_WORK TO COMPLETE:_ Reproduce all of the data exactly. Images are not to appear in the reply.

· · ·

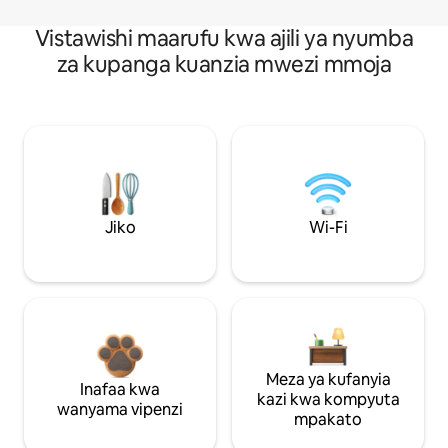
Vistawishi maarufu kwa ajili ya nyumba
za kupanga kuanzia mwezi mmoja
Jiko
Wi-Fi
Meza ya kufanyia
Inafaa kwa
kazi kwa kompyuta
wanyama vipenzi
mpakato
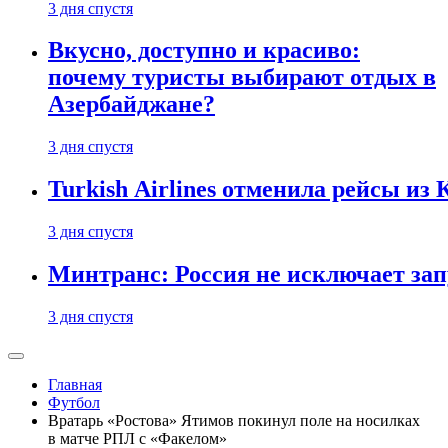
3 дня спустя
Вкусно, доступно и красиво:
почему туристы выбирают отдых в
Азербайджане?
3 дня спустя
Turkish Airlines отменила рейсы из
3 дня спустя
Минтранс: Россия не исключает зап
3 дня спустя
Главная
Футбол
Вратарь «Ростова» Ятимов покинул поле на носилках
в матче РПЛ с «Факелом»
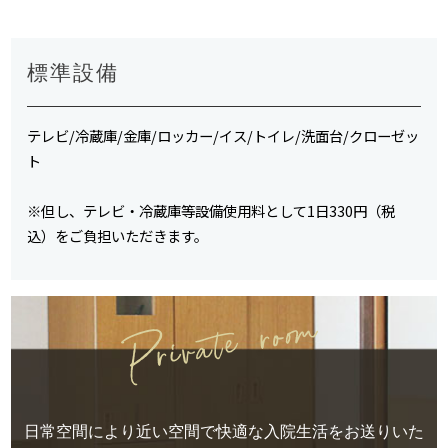
標準設備
テレビ/冷蔵庫/金庫/ロッカー/イス/トイレ/洗面台/クローゼッ
ト
※但し、テレビ・冷蔵庫等設備使用料として1日330円（税
込）をご負担いただきます。
日常空間により近い空間で快適な入院生活をお送りいた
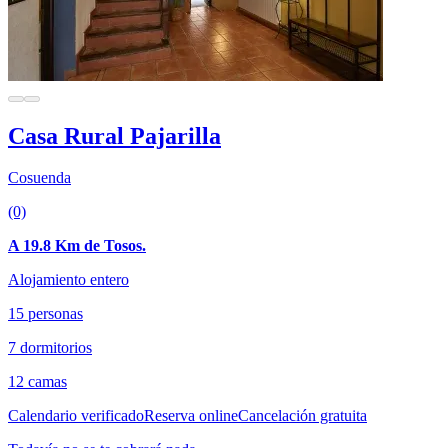
Casa Rural Pajarilla
Cosuenda
(0)
A 19.8 Km de Tosos.
Alojamiento entero
15 personas
7 dormitorios
12 camas
Calendario verificado
Reserva online
Cancelación gratuita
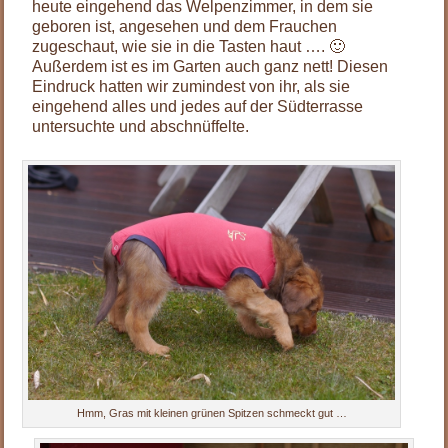
heute eingehend das Welpenzimmer, in dem sie
geboren ist, angesehen und dem Frauchen
zugeschaut, wie sie in die Tasten haut …. 🙂
Außerdem ist es im Garten auch ganz nett! Diesen
Eindruck hatten wir zumindest von ihr, als sie
eingehend alles und jedes auf der Südterrasse
untersuchte und abschnüffelte.
Hmm, Gras mit kleinen grünen Spitzen schmeckt gut …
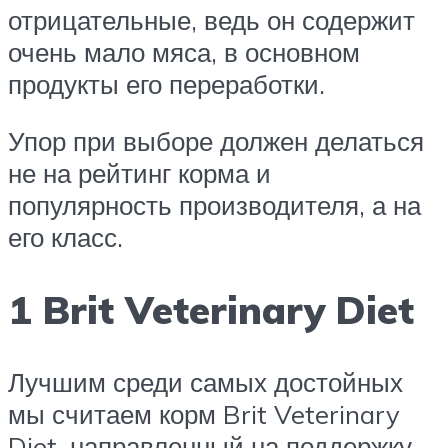
отрицательные, ведь он содержит
очень мало мяса, в основном
продукты его переработки.
Упор при выборе должен делаться
не на рейтинг корма и
популярность производителя, а на
его класс.
1 Brit Veterinary Diet
Лучшим среди самых достойных
мы считаем корм Brit Veterinary
Diet, направленный на поддержку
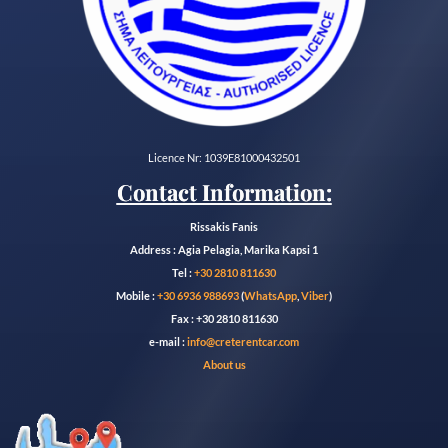
Licence Nr: 1039E81000432501
Contact Information:
Rissakis Fanis
Address : Agia Pelagia, Marika Kapsi 1
Tel :
+30 2810 811630
Mobile :
+30 6936 988693
(
WhatsApp
,
Viber
)
Fax : +30 2810 811630
e-mail :
info@creterentcar.com
About us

· · ·

_WRITTEN SOLUTION:_
Vistawishi maarufu kwa ajili ya nyumba
za kupanga kuanzia mwezi mmoja
Jiko
Wi-Fi
Meza ya kufanyia
Inafaa kwa
kazi kwa kompyuta
wanyama vipenzi
mpakato
3 дня спустя
Вкусно, доступно и красиво:
почему туристы выбирают отдых в
Азербайджане?
3 дня спустя
Turkish Airlines отменила рейсы из
3 дня спустя
Минтранс: Россия не исключает зап
3 дня спустя
Главная
Футбол
Вратарь «Ростова» Ятимов покинул поле на носилках
в матче РПЛ с «Факелом»
標準設備
テレビ/冷蔵庫/金庫/ロッカー/イス/トイレ/洗面台/クローゼッ
ト
※但し、テレビ・冷蔵庫等設備使用料として1日330円（税
込）をご負担いただきます。
日常空間により近い空間で快適な入院生活をお送りいた
Casa Rural Pajarilla
Cosuenda
(0)
A 19.8 Km de Tosos.
Alojamiento entero
15 personas
7 dormitorios
12 camas
Calendario verificado
Reserva online
Cancelación gratuita
heute eingehend das Welpenzimmer, in dem sie
geboren ist, angesehen und dem Frauchen
zugeschaut, wie sie in die Tasten haut …. 🙂
Außerdem ist es im Garten auch ganz nett! Diesen
Eindruck hatten wir zumindest von ihr, als sie
eingehend alles und jedes auf der Südterrasse
untersuchte und abschnüffelte.
Hmm, Gras mit kleinen grünen Spitzen schmeckt gut …
отрицательные, ведь он содержит
очень мало мяса, в основном
продукты его переработки.
Упор при выборе должен делаться
не на рейтинг корма и
популярность производителя, а на
его класс.
1 Brit Veterinary Diet
Лучшим среди самых достойных
мы считаем корм Brit Veterinary
Diet, направленный на поддержку
Licence Nr: 1039E81000432501
Contact Information:
Rissakis Fanis
Address : Agia Pelagia, Marika Kapsi 1
Tel :
+30 2810 811630
Mobile :
+30 6936 988693
(
WhatsApp
,
Viber
)
Fax : +30 2810 811630
e-mail :
info@creterentcar.com
About us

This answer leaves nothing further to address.